### [ASSIGNMENT]
Exclude the pictures, then copy word for word the lines running from the beginning of the records through the line with "113.08 – 115.07".

====== MATERIAL FOR THE TASK ======

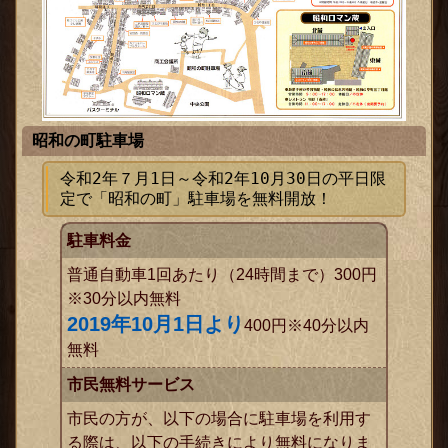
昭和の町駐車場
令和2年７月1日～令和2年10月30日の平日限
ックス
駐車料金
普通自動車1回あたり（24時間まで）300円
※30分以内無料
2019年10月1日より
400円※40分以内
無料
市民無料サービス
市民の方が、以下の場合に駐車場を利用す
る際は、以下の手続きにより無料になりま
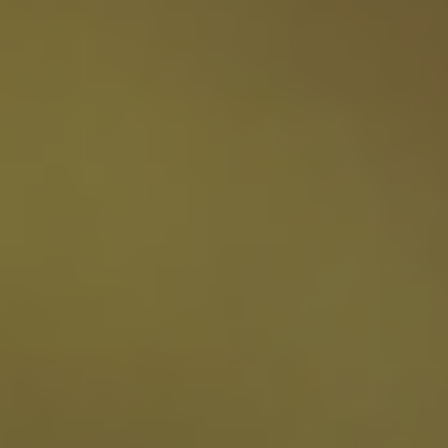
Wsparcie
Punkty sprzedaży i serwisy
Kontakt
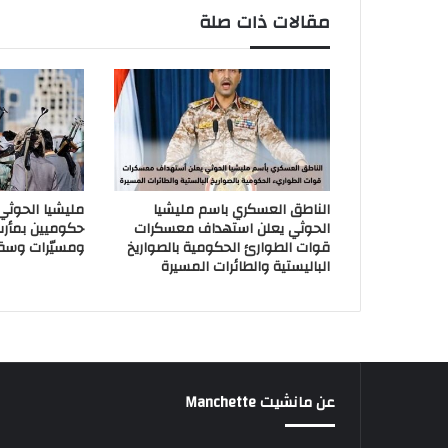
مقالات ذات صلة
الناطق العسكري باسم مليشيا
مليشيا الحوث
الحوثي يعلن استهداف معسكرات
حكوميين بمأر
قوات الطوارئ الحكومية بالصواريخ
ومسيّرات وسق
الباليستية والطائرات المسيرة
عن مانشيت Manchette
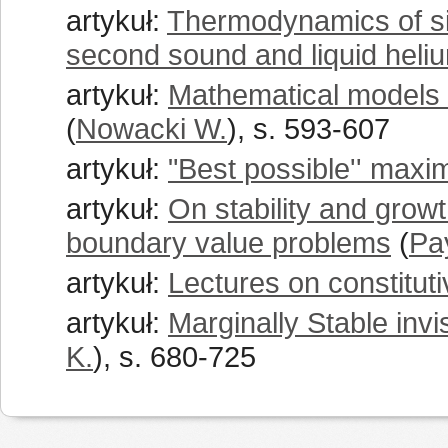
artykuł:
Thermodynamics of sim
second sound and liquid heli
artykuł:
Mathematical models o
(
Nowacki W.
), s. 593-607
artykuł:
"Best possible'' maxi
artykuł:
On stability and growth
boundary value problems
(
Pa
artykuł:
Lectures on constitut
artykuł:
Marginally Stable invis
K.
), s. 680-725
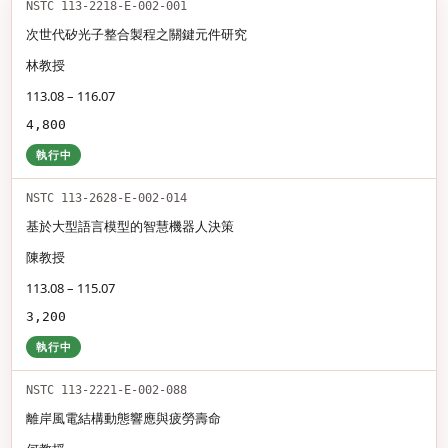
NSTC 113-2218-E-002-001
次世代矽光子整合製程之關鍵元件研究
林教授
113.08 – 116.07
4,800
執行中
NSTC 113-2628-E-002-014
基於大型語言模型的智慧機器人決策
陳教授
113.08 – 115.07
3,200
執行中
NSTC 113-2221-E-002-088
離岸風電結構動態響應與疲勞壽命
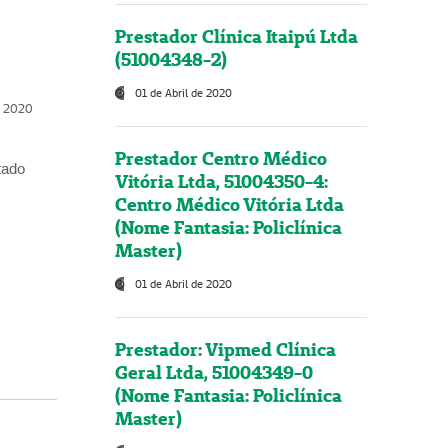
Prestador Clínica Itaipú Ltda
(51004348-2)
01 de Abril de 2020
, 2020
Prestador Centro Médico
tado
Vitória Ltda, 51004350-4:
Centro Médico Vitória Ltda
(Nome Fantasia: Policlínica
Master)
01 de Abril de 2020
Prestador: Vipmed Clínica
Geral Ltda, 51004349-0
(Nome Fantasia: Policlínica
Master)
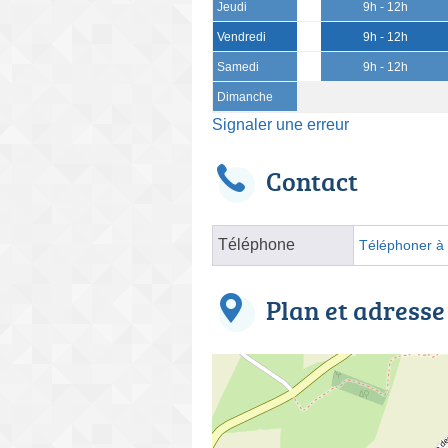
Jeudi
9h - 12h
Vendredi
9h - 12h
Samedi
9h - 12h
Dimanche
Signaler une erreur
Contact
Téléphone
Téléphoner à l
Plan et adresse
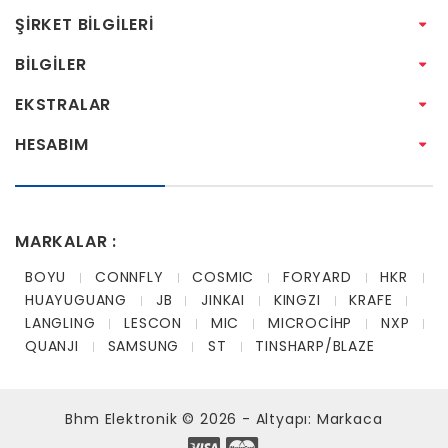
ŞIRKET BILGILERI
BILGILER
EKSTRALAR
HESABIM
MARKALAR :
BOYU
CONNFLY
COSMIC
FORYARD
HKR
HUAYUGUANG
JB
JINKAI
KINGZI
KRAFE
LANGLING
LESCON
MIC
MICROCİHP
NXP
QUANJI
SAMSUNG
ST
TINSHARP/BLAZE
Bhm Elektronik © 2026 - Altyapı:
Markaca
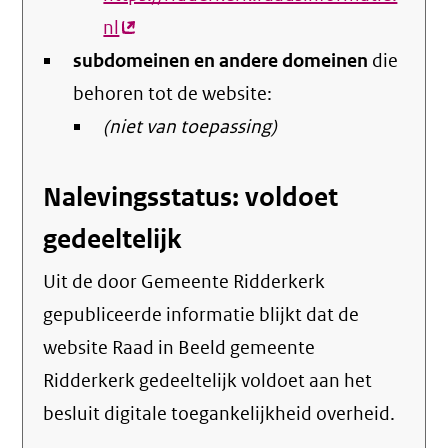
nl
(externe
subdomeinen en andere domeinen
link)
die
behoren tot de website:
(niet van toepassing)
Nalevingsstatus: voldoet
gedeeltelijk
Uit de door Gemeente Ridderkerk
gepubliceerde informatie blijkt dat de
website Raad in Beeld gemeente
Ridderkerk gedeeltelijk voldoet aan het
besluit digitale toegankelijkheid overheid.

======

### [REPLY]
昭和の町駐車場
令和2年７月1日～令和2年10月30日の平日限
ックス
駐車料金
普通自動車1回あたり（24時間まで）300円
※30分以内無料
2019年10月1日より
400円※40分以内
無料
市民無料サービス
市民の方が、以下の場合に駐車場を利用す
る際は、以下の手続きにより無料になりま
Wsparcie
Punkty sprzedaży i serwisy
Kontakt
مقالات ذات صلة
الناطق العسكري باسم مليشيا
مليشيا الحوث
الحوثي يعلن استهداف معسكرات
حكوميين بمأر
قوات الطوارئ الحكومية بالصواريخ
ومسيّرات وسق
الباليستية والطائرات المسيرة
عن مانشيت Manchette
artykuł:
Thermodynamics of sim
second sound and liquid heli
artykuł:
Mathematical models o
(
Nowacki W.
), s. 593-607
artykuł:
"Best possible'' maxi
artykuł:
On stability and growth
boundary value problems
(
Pa
artykuł:
Lectures on constitut
artykuł:
Marginally Stable invis
K.
), s. 680-725
NSTC 113-2218-E-002-001
次世代矽光子整合製程之關鍵元件研究
林教授
113.08 – 116.07
4,800
執行中
NSTC 113-2628-E-002-014
基於大型語言模型的智慧機器人決策
陳教授
113.08 – 115.07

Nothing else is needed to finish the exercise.